• _Task requirements_:
Each line with the string "Americano" is to be copied from the records below.
[Given data — start]
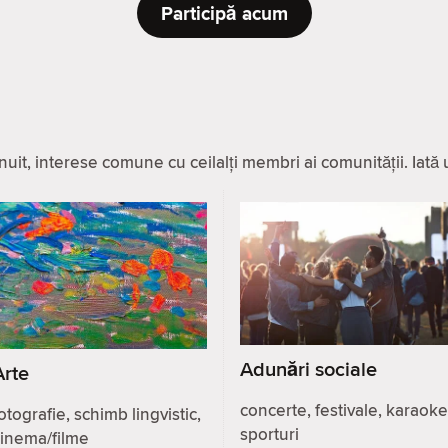
Participă acum
it, interese comune cu ceilalți membri ai comunității. Iată u
Adunări sociale
Arte
concerte, festivale, karaoke
otografie, schimb lingvistic,
sporturi
cinema/filme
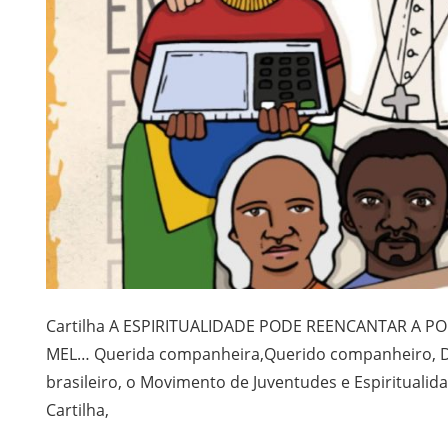
Cartilha A ESPIRITUALIDADE PODE REENCANTAR A POLÍ
MEL… Querida companheira,Querido companheiro, D
brasileiro, o Movimento de Juventudes e Espiritualid
Cartilha,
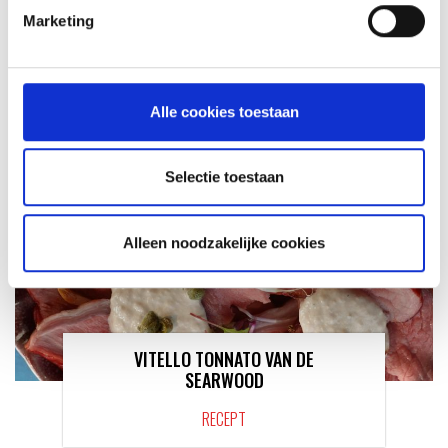
KAISERSCHMARNN
Marketing
RECEPT
Alle cookies toestaan
Selectie toestaan
Alleen noodzakelijke cookies
VITELLO TONNATO VAN DE
SEARWOOD
RECEPT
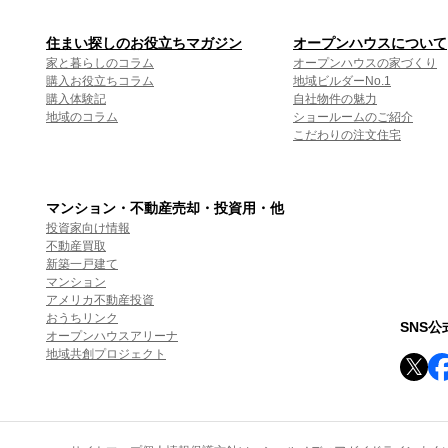
住まい探しのお役立ちマガジン
オープンハウスについて
家と暮らしのコラム
オープンハウスの家づくり
購入お役立ちコラム
地域ビルダーNo.1
購入体験記
自社物件の魅力
地域のコラム
ショールームのご紹介
こだわりの注文住宅
マンション・不動産売却・投資用・他
投資家向け情報
不動産買取
新築一戸建て
マンション
アメリカ不動産投資
おうちリンク
SNS
オープンハウスアリーナ
地域共創プロジェクト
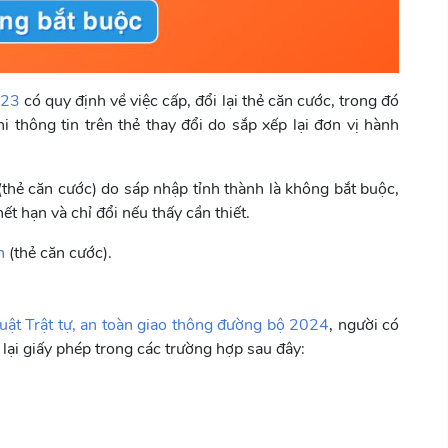
023
có quy định về việc cấp, đổi lại thẻ căn cước, trong đó
 thông tin trên thẻ thay đổi do sắp xếp lại đơn vị hành
(thẻ căn cước) do sáp nhập tỉnh thành là không bắt buộc,
ết hạn và chỉ đổi nếu thấy cần thiết.
n
(thẻ căn cước).
uật Trật tự, an toàn giao thông đường bộ 2024
, người có
 lại giấy phép trong các trường hợp sau đây:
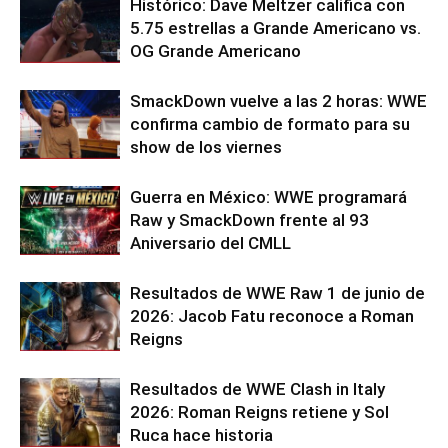
Histórico: Dave Meltzer califica con
5.75 estrellas a Grande Americano vs.
OG Grande Americano
SmackDown vuelve a las 2 horas: WWE
confirma cambio de formato para su
show de los viernes
Guerra en México: WWE programará
Raw y SmackDown frente al 93
Aniversario del CMLL
Resultados de WWE Raw 1 de junio de
2026: Jacob Fatu reconoce a Roman
Reigns
Resultados de WWE Clash in Italy
2026: Roman Reigns retiene y Sol
Ruca hace historia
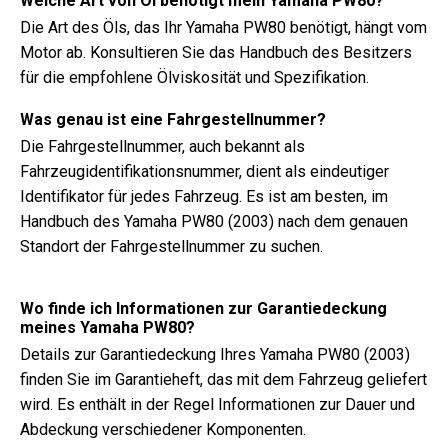
Welche Art von Öl benötigt mein Yamaha PW80?
Die Art des Öls, das Ihr Yamaha PW80 benötigt, hängt vom
Motor ab. Konsultieren Sie das Handbuch des Besitzers
für die empfohlene Ölviskosität und Spezifikation.
Was genau ist eine Fahrgestellnummer?
Die Fahrgestellnummer, auch bekannt als
Fahrzeugidentifikationsnummer, dient als eindeutiger
Identifikator für jedes Fahrzeug. Es ist am besten, im
Handbuch des Yamaha PW80 (2003) nach dem genauen
Standort der Fahrgestellnummer zu suchen.
Wo finde ich Informationen zur Garantiedeckung
meines Yamaha PW80?
Details zur Garantiedeckung Ihres Yamaha PW80 (2003)
finden Sie im Garantieheft, das mit dem Fahrzeug geliefert
wird. Es enthält in der Regel Informationen zur Dauer und
Abdeckung verschiedener Komponenten.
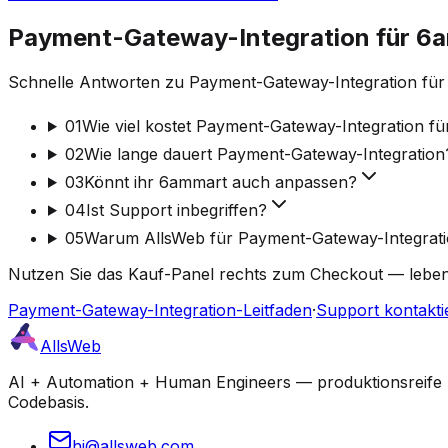
Payment-Gateway-Integration für 6
Schnelle Antworten zu Payment-Gateway-Integration für
01
Wie viel kostet Payment-Gateway-Integration f
02
Wie lange dauert Payment-Gateway-Integration
03
Könnt ihr 6ammart auch anpassen?
04
Ist Support inbegriffen?
05
Warum AllsWeb für Payment-Gateway-Integrat
Nutzen Sie das Kauf-Panel rechts zum Checkout — lebensl
Payment-Gateway-Integration-Leitfaden
·
Support kontakti
AllsWeb
AI + Automation + Human Engineers — produktionsreife Bu
Codebasis.
hi@allsweb.com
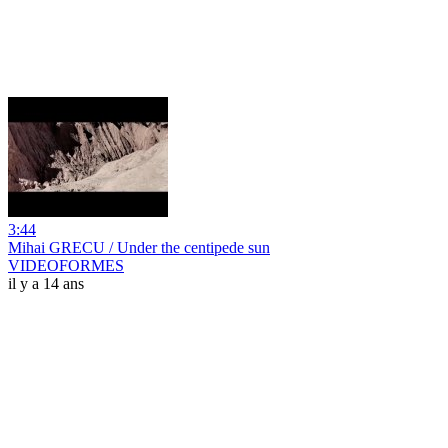
3:44
Mihai GRECU / Under the centipede sun
VIDEOFORMES
il y a 14 ans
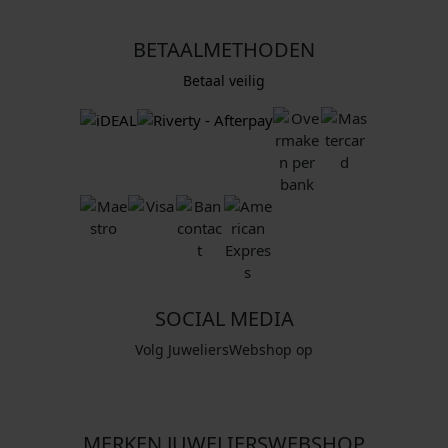
BETAALMETHODEN
Betaal veilig
SOCIAL MEDIA
Volg JuweliersWebshop op
MERKEN JUWELIERSWEBSHOP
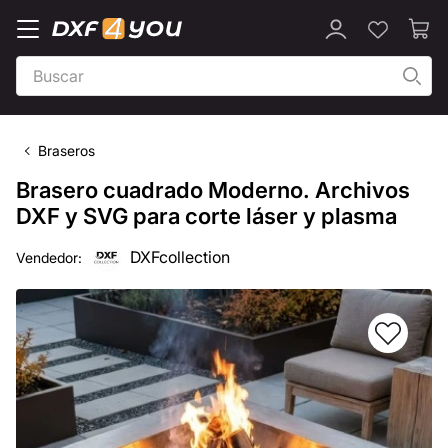
Braseros
Brasero cuadrado Moderno. Archivos
DXF y SVG para corte láser y plasma
DXFcollection
Vendedor:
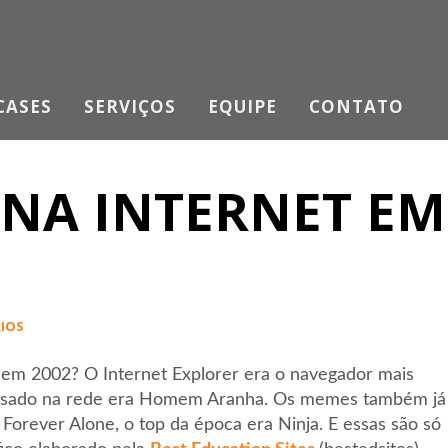
CASES
SERVIÇOS
EQUIPE
CONTATO
NA INTERNET EM
IOS
 em 2002? O Internet Explorer era o navegador mais
squisado na rede era Homem Aranha. Os memes também já
 Forever Alone, o top da época era Ninja. E essas são só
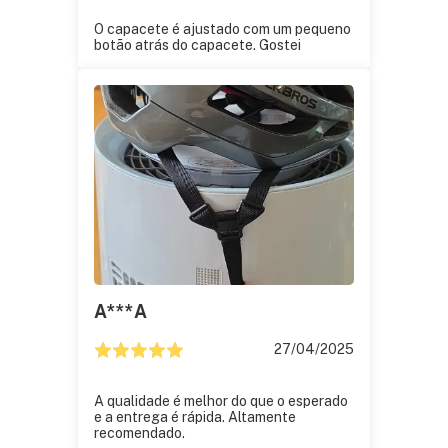
O capacete é ajustado com um pequeno
botão atrás do capacete. Gostei
A***a
27/04/2025
A qualidade é melhor do que o esperado
e a entrega é rápida. Altamente
recomendado.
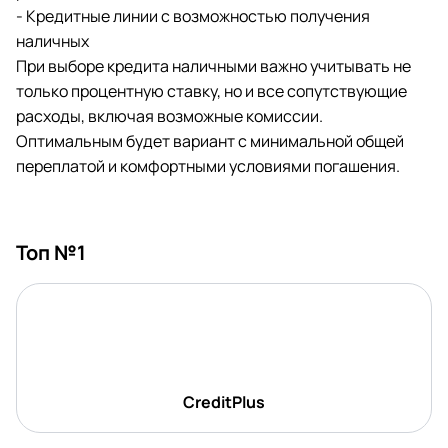
- Кредитные линии с возможностью получения
наличных
При выборе кредита наличными важно учитывать не
только процентную ставку, но и все сопутствующие
расходы, включая возможные комиссии.
Оптимальным будет вариант с минимальной общей
переплатой и комфортными условиями погашения.
Топ №1
CreditPlus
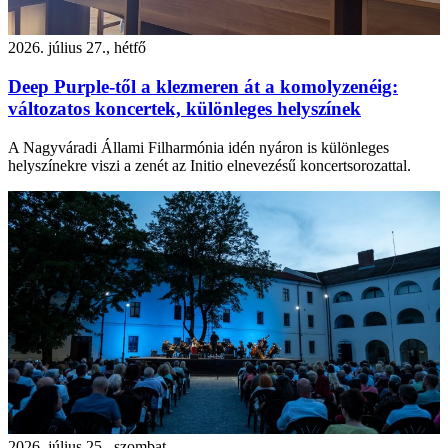
2026. július 27., hétfő
Deep Purple-től a klezmeren át a komolyzenéig:
változatos koncertek, különleges helyszínek
A Nagyváradi Állami Filharmónia idén nyáron is különleges
helyszínekre viszi a zenét az Initio elnevezésű koncertsorozattal.
2026. július 25., szombat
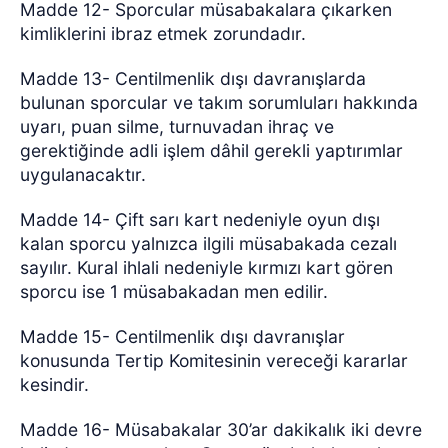
Madde 12- Sporcular müsabakalara çıkarken
kimliklerini ibraz etmek zorundadır.
Madde 13- Centilmenlik dışı davranışlarda
bulunan sporcular ve takım sorumluları hakkında
uyarı, puan silme, turnuvadan ihraç ve
gerektiğinde adli işlem dâhil gerekli yaptırımlar
uygulanacaktır.
Madde 14- Çift sarı kart nedeniyle oyun dışı
kalan sporcu yalnızca ilgili müsabakada cezalı
sayılır. Kural ihlali nedeniyle kırmızı kart gören
sporcu ise 1 müsabakadan men edilir.
Madde 15- Centilmenlik dışı davranışlar
konusunda Tertip Komitesinin vereceği kararlar
kesindir.
Madde 16- Müsabakalar 30’ar dakikalık iki devre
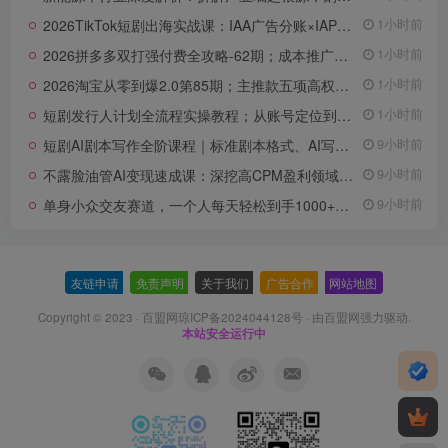
2026TikTok短剧出海实战课：IAA广告分账×IAP付费变现×账号搭建×平台规则×双轨爆发×回款全流程
1小时前
2026拼多多双打强付费全攻略-62期；成本推广加托管双剑合璧，系统讲解7种付费玩法优劣势与选择策略
1小时前
2026淘宝从零到爆2.0第85期；主推款五项高权重初始设置，改销量评晒秒单快速破零积累基础权重
1小时前
短剧发行人计划全流程实操教程；从账号定位到选剧剪辑再到发布技巧，零基础也能快速上手出单
1小时前
短剧AI剧本写作全阶课程｜标准剧本格式、AI写剧指令、投稿过稿技巧、网文改编、主线剧情把控、审稿避坑全套实操教学
9小时前
不露脸油管AI变现速成课：深挖高CPM盈利领域，零出镜打造YouTube稳定收益账号
9小时前
单身小众交友赛道，一个人每天轻松到手1000+，落地快、见效稳【揭秘】
9小时前
友链申请
-
免责声明
-
关于我们
-
广告合作
-
网站地图
Copyright © 2023 ·
百盟网琼ICP备2024044128号
· 由
百盟网
强力驱动.
本站安全运行中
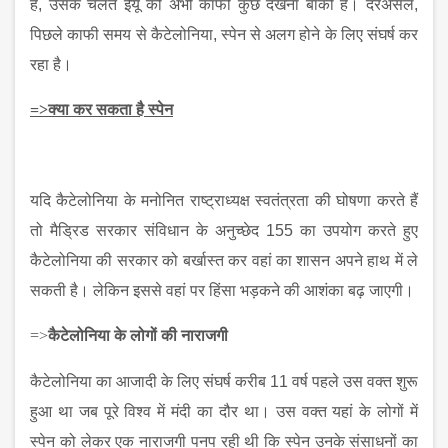
है
, उसके चलते ईयू को अभी काफी कुछ देखना बाकी है। दरअसल,
पिछले काफी समय से कैटेलोनिया, स्‍पेन से अलग होने के लिए संघर्ष कर
रहा है।
=>
क्या कर सकता है स्‍पेन
यदि कैटेलोनिया के मनोनित राष्ट्राध्यक्ष स्वतंत्रता की घोषणा करते हैं
तो मैड्रिड सरकार संविधान के अनुच्छेद
155 का उपयोग करते हुए
कैटेलोनिया की सरकार को बर्खास्त कर वहां का शासन अपने हाथ में ले
सकती है। लेकिन इससे वहां पर हिंसा भड़कने की आशंका बढ़ जाएगी।
=>
कैटेलोनिया के लोगों की नाराजगी
कैटेलोनिया का आजादी के लिए संघर्ष करीब
11 वर्ष पहले उस वक्‍त शुरू
हुआ था जब पूरे विश्‍व में मंदी का दौर था। उस वक्‍त यहां के लोगों में
स्‍पेन को लेकर एक नाराजगी पनप रही थी कि स्‍पेन उनके संसाधनों का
[Given data — finish]
• _Expected output_:
5.75 estrellas a Grande Americano vs.
OG Grande Americano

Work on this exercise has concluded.